### Work instruction
Every line below containing the word "page" should be found and copied.

### Dataset records
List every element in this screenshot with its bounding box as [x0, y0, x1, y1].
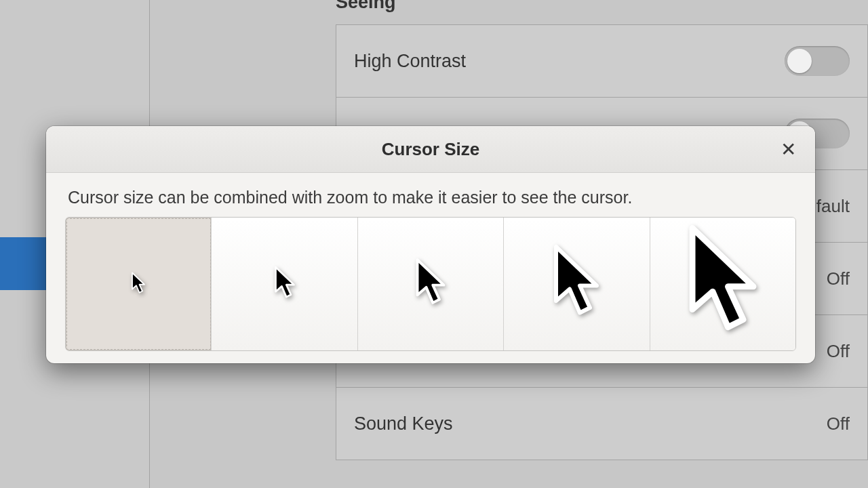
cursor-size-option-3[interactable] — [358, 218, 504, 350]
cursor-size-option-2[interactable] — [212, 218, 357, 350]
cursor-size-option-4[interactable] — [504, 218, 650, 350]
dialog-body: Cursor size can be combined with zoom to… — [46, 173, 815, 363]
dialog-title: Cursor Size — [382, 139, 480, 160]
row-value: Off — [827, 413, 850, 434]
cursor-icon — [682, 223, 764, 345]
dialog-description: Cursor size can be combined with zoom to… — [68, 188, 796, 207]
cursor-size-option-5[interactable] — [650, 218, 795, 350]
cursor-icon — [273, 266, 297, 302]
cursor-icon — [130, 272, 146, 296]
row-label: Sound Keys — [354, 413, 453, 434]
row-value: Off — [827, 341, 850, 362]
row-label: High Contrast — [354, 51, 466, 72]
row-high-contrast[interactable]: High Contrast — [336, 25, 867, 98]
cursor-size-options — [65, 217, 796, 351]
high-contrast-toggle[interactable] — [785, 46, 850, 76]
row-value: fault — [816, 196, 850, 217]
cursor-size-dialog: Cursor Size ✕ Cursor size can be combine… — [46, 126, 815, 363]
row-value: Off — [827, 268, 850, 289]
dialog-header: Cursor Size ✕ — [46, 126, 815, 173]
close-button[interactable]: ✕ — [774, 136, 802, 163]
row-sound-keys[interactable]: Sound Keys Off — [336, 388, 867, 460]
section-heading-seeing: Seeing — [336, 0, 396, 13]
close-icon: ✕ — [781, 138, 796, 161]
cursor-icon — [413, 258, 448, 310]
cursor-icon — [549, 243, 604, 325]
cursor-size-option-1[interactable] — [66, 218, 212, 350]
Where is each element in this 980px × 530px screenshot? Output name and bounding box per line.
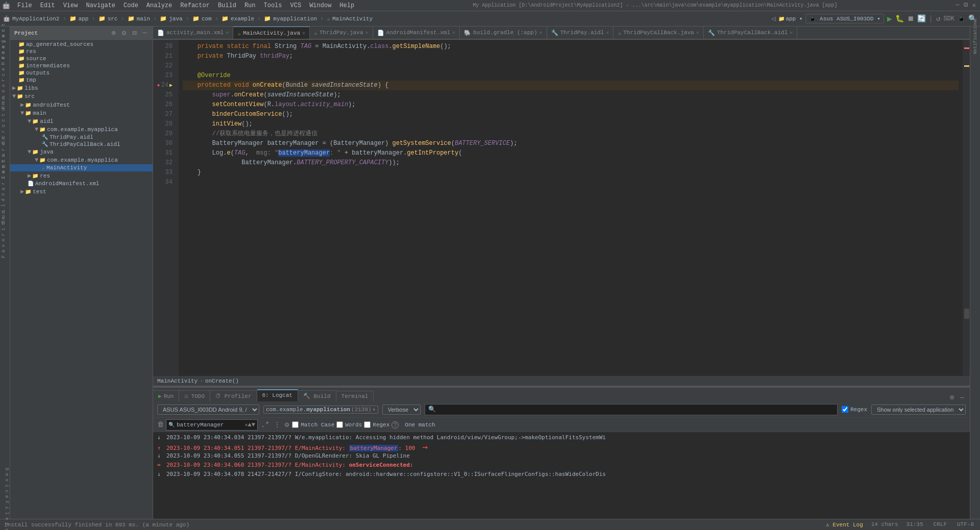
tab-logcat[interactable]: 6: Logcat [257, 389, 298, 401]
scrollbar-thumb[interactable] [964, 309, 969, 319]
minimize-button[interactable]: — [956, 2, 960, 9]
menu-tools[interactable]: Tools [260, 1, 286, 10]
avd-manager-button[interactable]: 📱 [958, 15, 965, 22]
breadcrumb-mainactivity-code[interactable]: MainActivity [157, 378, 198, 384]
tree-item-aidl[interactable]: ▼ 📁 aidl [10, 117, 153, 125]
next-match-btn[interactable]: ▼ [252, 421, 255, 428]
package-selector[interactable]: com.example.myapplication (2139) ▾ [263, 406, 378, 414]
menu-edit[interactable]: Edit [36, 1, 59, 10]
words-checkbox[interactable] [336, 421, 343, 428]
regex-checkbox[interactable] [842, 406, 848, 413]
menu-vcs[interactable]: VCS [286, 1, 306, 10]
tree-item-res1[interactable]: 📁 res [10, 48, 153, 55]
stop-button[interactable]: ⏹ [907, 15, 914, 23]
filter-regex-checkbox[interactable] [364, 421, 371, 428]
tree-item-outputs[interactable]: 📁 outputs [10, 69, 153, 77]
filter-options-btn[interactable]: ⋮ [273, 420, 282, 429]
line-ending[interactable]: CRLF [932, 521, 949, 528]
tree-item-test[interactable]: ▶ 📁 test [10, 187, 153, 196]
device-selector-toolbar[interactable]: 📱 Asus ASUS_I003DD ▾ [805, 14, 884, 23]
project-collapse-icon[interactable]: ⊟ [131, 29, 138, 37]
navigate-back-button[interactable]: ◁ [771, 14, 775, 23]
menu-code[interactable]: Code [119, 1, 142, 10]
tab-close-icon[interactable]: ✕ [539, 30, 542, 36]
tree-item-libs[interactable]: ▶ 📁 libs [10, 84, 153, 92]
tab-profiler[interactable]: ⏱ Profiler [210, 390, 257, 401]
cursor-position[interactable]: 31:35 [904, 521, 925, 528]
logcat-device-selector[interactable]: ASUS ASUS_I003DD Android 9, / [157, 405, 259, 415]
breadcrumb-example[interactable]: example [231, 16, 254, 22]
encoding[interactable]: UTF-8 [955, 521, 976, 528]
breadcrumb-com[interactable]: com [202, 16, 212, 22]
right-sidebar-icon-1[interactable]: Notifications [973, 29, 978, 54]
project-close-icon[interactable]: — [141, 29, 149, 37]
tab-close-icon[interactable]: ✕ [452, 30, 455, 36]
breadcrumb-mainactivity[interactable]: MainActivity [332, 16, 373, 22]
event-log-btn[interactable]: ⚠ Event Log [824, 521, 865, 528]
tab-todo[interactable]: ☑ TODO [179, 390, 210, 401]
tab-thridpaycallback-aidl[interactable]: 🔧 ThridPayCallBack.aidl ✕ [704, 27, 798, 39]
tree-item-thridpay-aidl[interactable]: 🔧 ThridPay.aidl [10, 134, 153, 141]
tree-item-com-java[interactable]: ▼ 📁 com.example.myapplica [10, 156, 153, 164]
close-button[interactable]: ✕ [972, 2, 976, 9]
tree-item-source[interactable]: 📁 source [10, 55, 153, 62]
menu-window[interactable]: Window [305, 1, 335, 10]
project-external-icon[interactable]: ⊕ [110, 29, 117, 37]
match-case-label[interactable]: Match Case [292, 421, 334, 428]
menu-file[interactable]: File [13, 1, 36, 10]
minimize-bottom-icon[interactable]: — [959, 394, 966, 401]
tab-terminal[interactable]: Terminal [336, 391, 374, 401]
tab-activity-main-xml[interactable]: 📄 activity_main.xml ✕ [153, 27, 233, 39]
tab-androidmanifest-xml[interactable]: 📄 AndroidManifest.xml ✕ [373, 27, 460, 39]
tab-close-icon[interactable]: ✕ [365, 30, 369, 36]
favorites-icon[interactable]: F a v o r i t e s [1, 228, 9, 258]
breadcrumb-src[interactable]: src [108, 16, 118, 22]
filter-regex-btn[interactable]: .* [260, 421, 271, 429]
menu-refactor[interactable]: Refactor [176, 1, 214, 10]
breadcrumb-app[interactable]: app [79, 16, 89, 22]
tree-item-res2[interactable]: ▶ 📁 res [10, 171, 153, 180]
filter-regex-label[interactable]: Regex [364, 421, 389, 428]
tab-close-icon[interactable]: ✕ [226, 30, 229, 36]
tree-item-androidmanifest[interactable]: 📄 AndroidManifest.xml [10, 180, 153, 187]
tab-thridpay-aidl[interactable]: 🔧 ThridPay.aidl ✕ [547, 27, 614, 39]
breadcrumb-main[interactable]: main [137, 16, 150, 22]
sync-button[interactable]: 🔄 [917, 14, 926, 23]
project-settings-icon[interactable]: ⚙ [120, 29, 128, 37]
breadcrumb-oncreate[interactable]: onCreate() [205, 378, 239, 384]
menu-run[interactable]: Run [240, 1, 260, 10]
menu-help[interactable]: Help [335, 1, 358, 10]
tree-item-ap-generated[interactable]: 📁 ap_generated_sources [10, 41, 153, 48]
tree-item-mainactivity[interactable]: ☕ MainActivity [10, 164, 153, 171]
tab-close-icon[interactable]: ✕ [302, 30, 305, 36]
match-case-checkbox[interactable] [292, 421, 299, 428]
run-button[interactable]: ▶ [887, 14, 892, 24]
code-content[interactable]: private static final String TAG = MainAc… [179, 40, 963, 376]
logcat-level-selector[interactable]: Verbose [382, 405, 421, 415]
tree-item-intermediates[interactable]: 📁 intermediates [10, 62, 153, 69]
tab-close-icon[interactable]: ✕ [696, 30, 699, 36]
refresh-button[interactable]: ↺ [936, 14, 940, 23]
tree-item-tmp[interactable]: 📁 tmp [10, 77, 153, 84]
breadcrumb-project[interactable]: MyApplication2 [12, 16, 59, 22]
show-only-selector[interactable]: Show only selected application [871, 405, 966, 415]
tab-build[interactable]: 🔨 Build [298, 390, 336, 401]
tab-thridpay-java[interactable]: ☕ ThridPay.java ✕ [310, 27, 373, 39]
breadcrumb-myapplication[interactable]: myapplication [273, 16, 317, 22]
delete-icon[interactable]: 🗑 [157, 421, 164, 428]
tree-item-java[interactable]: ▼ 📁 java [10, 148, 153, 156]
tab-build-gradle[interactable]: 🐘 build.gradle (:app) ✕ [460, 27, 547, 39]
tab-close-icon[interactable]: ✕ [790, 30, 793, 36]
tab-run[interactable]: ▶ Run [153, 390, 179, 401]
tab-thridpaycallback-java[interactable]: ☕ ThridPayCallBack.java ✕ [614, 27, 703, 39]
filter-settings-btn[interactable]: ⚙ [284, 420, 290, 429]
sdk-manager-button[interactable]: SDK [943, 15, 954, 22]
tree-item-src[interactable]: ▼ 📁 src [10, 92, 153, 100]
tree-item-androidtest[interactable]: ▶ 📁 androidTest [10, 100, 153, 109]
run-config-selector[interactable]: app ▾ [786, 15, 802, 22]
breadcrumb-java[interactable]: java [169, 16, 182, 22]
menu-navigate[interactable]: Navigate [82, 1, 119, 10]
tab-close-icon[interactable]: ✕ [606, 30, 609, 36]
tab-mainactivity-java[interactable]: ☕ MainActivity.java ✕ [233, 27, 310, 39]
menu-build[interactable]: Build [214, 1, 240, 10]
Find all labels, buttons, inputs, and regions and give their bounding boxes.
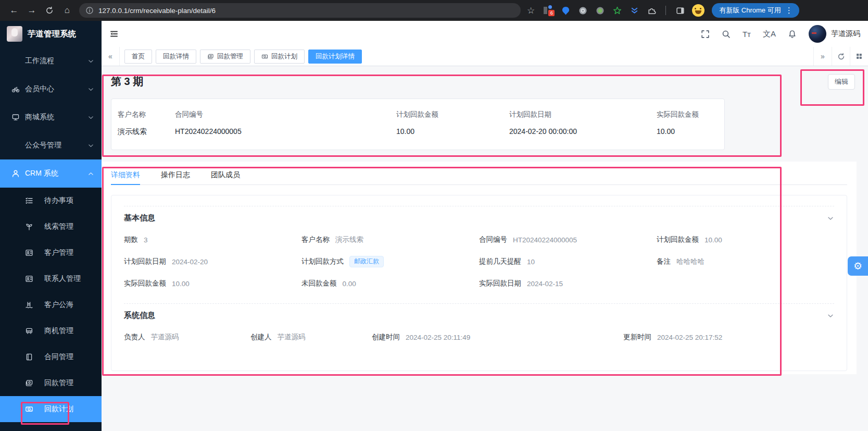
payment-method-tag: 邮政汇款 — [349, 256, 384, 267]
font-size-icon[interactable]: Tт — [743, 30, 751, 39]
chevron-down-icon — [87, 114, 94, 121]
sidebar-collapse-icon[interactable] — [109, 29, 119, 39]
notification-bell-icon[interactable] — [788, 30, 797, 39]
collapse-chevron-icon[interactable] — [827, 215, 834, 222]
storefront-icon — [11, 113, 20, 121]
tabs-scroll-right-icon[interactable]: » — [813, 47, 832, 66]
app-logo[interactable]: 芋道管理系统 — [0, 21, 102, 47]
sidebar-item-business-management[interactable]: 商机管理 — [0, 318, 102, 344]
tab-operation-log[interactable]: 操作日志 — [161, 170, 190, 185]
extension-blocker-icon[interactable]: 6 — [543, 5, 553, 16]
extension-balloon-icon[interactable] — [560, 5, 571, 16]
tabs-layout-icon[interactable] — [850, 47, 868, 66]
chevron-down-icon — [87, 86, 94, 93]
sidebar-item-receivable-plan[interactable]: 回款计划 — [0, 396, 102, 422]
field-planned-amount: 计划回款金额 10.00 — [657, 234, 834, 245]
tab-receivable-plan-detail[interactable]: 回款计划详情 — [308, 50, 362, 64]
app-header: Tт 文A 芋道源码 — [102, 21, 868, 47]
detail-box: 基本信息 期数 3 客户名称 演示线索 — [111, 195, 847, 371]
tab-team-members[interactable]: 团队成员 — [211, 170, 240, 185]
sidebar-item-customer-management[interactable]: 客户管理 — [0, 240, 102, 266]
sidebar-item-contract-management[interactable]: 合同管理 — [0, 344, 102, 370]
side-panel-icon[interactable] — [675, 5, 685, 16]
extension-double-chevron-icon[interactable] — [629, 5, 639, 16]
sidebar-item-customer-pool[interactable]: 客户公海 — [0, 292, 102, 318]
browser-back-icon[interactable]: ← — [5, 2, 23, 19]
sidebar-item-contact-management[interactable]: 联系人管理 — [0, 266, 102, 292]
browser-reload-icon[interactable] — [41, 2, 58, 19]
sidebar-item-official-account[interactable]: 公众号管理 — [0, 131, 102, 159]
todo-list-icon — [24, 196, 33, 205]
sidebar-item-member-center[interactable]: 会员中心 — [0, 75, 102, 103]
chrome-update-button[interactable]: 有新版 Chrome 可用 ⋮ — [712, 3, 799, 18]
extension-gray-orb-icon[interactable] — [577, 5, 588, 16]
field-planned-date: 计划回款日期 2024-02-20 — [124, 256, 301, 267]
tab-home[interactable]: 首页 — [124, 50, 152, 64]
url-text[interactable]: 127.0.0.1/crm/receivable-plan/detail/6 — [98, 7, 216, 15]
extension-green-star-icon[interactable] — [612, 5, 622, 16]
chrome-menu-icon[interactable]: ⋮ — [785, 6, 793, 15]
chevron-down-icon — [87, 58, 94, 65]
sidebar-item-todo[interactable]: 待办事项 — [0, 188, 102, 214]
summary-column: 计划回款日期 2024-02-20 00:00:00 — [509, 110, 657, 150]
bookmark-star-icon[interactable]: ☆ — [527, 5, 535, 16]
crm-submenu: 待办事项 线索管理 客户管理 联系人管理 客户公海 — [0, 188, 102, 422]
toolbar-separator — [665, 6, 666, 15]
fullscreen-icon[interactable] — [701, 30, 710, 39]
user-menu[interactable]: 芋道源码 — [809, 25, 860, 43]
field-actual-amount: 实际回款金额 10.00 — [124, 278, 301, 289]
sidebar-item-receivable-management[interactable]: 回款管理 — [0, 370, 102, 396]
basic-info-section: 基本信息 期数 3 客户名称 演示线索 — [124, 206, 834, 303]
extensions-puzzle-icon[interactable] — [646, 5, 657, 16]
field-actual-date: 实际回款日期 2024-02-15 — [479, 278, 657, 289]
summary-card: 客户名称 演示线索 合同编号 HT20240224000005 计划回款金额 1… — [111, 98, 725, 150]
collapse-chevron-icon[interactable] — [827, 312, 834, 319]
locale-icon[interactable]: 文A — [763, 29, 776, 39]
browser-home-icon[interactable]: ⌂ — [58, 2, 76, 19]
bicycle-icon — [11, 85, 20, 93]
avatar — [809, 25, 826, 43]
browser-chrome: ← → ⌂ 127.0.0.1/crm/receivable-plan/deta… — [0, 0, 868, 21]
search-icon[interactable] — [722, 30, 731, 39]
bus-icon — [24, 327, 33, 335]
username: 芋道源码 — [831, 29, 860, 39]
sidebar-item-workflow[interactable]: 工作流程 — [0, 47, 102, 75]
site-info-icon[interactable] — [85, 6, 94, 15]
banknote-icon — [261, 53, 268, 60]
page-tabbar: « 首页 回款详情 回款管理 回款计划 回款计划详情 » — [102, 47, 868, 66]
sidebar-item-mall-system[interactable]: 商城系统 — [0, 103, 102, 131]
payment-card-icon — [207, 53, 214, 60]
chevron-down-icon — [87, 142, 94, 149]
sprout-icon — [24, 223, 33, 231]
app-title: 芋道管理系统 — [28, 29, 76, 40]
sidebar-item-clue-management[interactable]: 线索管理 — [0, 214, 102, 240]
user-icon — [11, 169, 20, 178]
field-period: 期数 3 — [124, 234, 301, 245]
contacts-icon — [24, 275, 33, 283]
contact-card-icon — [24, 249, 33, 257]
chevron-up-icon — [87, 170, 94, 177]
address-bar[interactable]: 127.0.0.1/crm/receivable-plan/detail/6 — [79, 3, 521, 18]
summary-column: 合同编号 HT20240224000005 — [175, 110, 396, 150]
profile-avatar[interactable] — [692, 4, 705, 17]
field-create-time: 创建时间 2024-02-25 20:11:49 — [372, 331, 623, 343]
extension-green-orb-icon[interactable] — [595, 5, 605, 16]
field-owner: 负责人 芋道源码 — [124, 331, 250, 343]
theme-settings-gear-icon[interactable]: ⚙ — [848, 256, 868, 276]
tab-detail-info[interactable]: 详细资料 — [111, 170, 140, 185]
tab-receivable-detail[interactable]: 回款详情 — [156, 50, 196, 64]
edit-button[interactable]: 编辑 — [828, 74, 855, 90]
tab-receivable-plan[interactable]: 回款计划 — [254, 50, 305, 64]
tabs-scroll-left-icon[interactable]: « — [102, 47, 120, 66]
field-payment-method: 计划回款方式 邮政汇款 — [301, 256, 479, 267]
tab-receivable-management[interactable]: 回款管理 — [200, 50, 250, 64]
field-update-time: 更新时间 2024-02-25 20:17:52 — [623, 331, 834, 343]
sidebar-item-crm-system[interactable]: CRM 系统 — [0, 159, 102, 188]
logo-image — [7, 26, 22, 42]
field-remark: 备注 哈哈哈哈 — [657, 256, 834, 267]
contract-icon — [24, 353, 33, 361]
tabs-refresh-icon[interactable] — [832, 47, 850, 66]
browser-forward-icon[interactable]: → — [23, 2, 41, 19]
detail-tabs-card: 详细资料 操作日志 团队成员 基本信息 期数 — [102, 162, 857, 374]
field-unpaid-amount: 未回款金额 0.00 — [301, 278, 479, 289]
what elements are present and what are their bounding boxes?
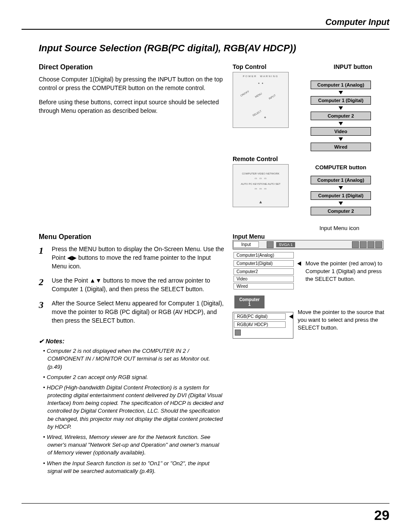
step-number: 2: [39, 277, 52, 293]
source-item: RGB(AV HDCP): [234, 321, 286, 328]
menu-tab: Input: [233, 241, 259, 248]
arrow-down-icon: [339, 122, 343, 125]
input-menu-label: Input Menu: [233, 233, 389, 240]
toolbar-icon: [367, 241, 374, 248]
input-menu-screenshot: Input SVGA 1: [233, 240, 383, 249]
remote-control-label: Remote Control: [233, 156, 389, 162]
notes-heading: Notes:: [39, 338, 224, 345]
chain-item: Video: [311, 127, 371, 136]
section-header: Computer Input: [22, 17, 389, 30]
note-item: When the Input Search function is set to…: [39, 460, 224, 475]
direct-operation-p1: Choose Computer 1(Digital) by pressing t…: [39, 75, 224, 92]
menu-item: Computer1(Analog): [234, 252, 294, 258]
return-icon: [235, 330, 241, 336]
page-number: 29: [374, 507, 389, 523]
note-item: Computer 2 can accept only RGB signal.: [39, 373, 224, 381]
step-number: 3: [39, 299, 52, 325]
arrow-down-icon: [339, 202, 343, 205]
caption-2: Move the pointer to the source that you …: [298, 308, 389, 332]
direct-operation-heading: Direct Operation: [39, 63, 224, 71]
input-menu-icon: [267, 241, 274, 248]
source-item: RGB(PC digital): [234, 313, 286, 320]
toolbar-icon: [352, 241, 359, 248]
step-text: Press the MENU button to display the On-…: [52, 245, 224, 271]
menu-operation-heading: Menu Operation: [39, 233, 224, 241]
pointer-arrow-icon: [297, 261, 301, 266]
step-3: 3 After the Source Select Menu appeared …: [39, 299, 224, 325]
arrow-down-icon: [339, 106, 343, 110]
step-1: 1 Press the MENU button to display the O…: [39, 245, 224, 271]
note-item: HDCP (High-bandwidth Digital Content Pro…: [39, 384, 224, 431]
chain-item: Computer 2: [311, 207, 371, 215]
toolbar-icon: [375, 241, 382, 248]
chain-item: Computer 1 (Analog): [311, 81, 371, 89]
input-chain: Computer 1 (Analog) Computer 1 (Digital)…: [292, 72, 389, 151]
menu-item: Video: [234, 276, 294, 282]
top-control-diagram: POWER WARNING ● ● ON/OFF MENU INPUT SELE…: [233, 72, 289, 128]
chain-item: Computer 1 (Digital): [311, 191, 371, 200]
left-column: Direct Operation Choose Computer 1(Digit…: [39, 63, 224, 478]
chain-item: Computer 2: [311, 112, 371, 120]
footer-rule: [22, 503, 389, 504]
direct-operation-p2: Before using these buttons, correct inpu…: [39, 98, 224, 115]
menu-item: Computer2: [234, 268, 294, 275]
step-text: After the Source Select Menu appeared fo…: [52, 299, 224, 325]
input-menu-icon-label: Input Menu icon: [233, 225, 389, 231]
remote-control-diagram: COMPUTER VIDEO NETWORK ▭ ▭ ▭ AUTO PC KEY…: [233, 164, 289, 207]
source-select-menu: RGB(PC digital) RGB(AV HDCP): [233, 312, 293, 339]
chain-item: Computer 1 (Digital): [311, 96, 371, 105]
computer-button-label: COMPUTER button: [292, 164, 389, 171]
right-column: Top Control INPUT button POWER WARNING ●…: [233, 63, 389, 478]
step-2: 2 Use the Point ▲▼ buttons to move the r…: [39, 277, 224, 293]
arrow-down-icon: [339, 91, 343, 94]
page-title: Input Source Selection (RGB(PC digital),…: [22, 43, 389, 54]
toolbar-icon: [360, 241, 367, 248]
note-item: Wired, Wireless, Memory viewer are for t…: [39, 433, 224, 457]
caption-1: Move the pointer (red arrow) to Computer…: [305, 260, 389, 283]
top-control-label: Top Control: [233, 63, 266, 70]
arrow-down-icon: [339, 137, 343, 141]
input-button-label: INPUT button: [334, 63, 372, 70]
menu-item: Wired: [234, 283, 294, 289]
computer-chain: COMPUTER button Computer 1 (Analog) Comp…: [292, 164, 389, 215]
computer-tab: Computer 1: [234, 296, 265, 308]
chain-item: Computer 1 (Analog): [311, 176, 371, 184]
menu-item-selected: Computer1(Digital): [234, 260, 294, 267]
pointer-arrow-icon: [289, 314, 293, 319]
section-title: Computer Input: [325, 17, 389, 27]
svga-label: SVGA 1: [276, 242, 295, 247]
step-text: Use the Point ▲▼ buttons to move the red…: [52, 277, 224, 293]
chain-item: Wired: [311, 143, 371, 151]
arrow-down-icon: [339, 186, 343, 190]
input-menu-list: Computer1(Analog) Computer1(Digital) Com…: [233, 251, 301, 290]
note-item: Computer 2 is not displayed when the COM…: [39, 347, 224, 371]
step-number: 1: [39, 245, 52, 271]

### Problem solution
page-tabbar: « 首页 回款详情 回款管理 回款计划 回款计划详情 » — [102, 47, 868, 66]
page-number: 29: [374, 507, 389, 523]
page-title: Input Source Selection (RGB(PC digital),…: [22, 43, 389, 54]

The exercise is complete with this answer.